**Exercise**
What's wanted is the full listing, reproduced exactly.

**Supplied records**
______
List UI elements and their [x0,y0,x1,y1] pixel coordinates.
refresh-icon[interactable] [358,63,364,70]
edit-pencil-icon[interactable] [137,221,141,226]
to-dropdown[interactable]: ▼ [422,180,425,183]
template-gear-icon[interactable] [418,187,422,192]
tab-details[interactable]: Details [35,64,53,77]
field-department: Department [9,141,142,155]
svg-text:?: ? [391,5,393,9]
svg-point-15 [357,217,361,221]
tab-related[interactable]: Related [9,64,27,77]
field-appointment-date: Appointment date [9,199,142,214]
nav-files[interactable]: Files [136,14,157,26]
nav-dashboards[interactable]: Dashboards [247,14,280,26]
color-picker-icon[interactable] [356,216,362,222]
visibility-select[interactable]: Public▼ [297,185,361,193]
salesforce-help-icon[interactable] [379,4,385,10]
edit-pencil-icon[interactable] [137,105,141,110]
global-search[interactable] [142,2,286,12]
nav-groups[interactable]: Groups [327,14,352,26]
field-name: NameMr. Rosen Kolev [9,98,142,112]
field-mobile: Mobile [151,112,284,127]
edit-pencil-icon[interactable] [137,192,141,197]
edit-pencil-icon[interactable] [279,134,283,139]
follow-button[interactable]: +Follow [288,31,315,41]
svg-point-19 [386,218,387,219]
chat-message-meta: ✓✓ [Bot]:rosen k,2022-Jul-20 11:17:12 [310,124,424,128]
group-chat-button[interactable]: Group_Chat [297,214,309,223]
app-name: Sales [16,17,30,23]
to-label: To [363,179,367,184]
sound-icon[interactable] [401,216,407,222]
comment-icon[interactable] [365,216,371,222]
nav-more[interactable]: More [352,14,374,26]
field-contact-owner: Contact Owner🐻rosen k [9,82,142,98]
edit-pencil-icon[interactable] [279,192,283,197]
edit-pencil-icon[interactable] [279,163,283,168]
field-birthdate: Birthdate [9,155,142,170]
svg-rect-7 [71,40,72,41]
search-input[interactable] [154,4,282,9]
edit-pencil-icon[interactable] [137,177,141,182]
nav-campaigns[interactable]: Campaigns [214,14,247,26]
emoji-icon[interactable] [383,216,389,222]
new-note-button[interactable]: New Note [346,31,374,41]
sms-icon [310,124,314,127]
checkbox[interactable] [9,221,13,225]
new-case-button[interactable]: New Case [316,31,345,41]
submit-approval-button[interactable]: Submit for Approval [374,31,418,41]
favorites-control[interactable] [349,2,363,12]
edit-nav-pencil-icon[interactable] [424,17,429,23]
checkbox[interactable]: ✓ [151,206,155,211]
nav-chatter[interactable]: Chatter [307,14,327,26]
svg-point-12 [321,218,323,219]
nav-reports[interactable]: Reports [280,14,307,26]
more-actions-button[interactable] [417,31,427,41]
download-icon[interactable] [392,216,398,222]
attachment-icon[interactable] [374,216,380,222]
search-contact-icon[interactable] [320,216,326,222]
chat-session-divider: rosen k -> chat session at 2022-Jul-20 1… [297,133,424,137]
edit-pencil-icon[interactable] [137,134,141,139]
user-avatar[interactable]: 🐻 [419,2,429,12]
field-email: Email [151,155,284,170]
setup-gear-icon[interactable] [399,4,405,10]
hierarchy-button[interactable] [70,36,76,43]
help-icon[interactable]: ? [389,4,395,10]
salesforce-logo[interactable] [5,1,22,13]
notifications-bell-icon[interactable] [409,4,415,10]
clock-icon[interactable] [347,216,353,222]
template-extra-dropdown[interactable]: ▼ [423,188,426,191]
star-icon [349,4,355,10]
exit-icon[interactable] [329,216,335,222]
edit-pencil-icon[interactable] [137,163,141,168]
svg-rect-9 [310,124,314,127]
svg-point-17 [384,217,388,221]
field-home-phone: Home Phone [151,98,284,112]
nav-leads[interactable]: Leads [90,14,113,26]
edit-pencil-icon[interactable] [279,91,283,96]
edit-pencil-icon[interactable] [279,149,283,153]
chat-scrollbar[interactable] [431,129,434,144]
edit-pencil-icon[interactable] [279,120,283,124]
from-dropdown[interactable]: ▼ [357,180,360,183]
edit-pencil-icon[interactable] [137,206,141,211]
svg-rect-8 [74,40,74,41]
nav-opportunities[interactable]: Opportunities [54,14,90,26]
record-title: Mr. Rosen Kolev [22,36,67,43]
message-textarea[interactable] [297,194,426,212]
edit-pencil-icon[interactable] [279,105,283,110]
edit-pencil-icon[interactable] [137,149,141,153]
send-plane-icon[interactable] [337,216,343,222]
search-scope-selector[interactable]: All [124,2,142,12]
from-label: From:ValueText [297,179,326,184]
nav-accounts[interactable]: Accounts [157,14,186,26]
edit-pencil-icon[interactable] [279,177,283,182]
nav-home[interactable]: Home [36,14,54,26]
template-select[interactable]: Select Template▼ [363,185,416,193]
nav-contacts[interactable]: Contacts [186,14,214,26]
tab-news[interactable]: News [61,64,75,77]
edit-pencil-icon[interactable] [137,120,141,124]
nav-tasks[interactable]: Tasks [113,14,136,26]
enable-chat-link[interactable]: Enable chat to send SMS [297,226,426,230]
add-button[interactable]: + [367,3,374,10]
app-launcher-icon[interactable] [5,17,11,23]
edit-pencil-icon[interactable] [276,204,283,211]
______
**Expected answer**
List UI elements and their [x0,y0,x1,y1] pixel coordinates.
refresh-icon[interactable] [358,63,364,70]
edit-pencil-icon[interactable] [137,221,141,226]
to-dropdown[interactable]: ▼ [422,180,425,183]
template-gear-icon[interactable] [418,187,422,192]
tab-details[interactable]: Details [35,64,53,77]
field-department: Department [9,141,142,155]
svg-text:?: ? [391,5,393,9]
svg-point-15 [357,217,361,221]
tab-related[interactable]: Related [9,64,27,77]
field-appointment-date: Appointment date [9,199,142,214]
nav-files[interactable]: Files [136,14,157,26]
nav-dashboards[interactable]: Dashboards [247,14,280,26]
color-picker-icon[interactable] [356,216,362,222]
visibility-select[interactable]: Public▼ [297,185,361,193]
salesforce-help-icon[interactable] [379,4,385,10]
edit-pencil-icon[interactable] [137,105,141,110]
global-search[interactable] [142,2,286,12]
nav-groups[interactable]: Groups [327,14,352,26]
field-name: NameMr. Rosen Kolev [9,98,142,112]
field-mobile: Mobile [151,112,284,127]
edit-pencil-icon[interactable] [137,192,141,197]
edit-pencil-icon[interactable] [279,134,283,139]
follow-button[interactable]: +Follow [288,31,315,41]
svg-point-19 [386,218,387,219]
chat-message-meta: ✓✓ [Bot]:rosen k,2022-Jul-20 11:17:12 [310,124,424,128]
group-chat-button[interactable]: Group_Chat [297,214,309,223]
app-name: Sales [16,17,30,23]
to-label: To [363,179,367,184]
sound-icon[interactable] [401,216,407,222]
comment-icon[interactable] [365,216,371,222]
nav-more[interactable]: More [352,14,374,26]
field-contact-owner: Contact Owner🐻rosen k [9,82,142,98]
edit-pencil-icon[interactable] [279,192,283,197]
edit-pencil-icon[interactable] [279,163,283,168]
field-birthdate: Birthdate [9,155,142,170]
svg-rect-7 [71,40,72,41]
search-input[interactable] [154,4,282,9]
edit-pencil-icon[interactable] [137,177,141,182]
nav-campaigns[interactable]: Campaigns [214,14,247,26]
emoji-icon[interactable] [383,216,389,222]
new-note-button[interactable]: New Note [346,31,374,41]
sms-icon [310,124,314,127]
checkbox[interactable] [9,221,13,225]
new-case-button[interactable]: New Case [316,31,345,41]
submit-approval-button[interactable]: Submit for Approval [374,31,418,41]
favorites-control[interactable] [349,2,363,12]
edit-nav-pencil-icon[interactable] [424,17,429,23]
checkbox[interactable]: ✓ [151,206,155,211]
nav-chatter[interactable]: Chatter [307,14,327,26]
svg-point-12 [321,218,323,219]
nav-reports[interactable]: Reports [280,14,307,26]
more-actions-button[interactable] [417,31,427,41]
download-icon[interactable] [392,216,398,222]
attachment-icon[interactable] [374,216,380,222]
search-contact-icon[interactable] [320,216,326,222]
chat-session-divider: rosen k -> chat session at 2022-Jul-20 1… [297,133,424,137]
edit-pencil-icon[interactable] [137,134,141,139]
user-avatar[interactable]: 🐻 [419,2,429,12]
field-email: Email [151,155,284,170]
setup-gear-icon[interactable] [399,4,405,10]
hierarchy-button[interactable] [70,36,76,43]
help-icon[interactable]: ? [389,4,395,10]
salesforce-logo[interactable] [5,1,22,13]
notifications-bell-icon[interactable] [409,4,415,10]
clock-icon[interactable] [347,216,353,222]
template-extra-dropdown[interactable]: ▼ [423,188,426,191]
star-icon [349,4,355,10]
exit-icon[interactable] [329,216,335,222]
edit-pencil-icon[interactable] [137,163,141,168]
svg-rect-9 [310,124,314,127]
svg-point-17 [384,217,388,221]
field-home-phone: Home Phone [151,98,284,112]
nav-leads[interactable]: Leads [90,14,113,26]
edit-pencil-icon[interactable] [279,91,283,96]
edit-pencil-icon[interactable] [279,149,283,153]
chat-scrollbar[interactable] [431,129,434,144]
edit-pencil-icon[interactable] [279,120,283,124]
from-dropdown[interactable]: ▼ [357,180,360,183]
edit-pencil-icon[interactable] [137,206,141,211]
svg-rect-8 [74,40,74,41]
nav-opportunities[interactable]: Opportunities [54,14,90,26]
record-title: Mr. Rosen Kolev [22,36,67,43]
message-textarea[interactable] [297,194,426,212]
edit-pencil-icon[interactable] [279,105,283,110]
edit-pencil-icon[interactable] [137,149,141,153]
send-plane-icon[interactable] [337,216,343,222]
search-scope-selector[interactable]: All [124,2,142,12]
from-label: From:ValueText [297,179,326,184]
nav-accounts[interactable]: Accounts [157,14,186,26]
edit-pencil-icon[interactable] [279,177,283,182]
nav-home[interactable]: Home [36,14,54,26]
template-select[interactable]: Select Template▼ [363,185,416,193]
nav-contacts[interactable]: Contacts [186,14,214,26]
tab-news[interactable]: News [61,64,75,77]
edit-pencil-icon[interactable] [137,120,141,124]
nav-tasks[interactable]: Tasks [113,14,136,26]
enable-chat-link[interactable]: Enable chat to send SMS [297,226,426,230]
add-button[interactable]: + [367,3,374,10]
app-launcher-icon[interactable] [5,17,11,23]
edit-pencil-icon[interactable] [276,204,283,211]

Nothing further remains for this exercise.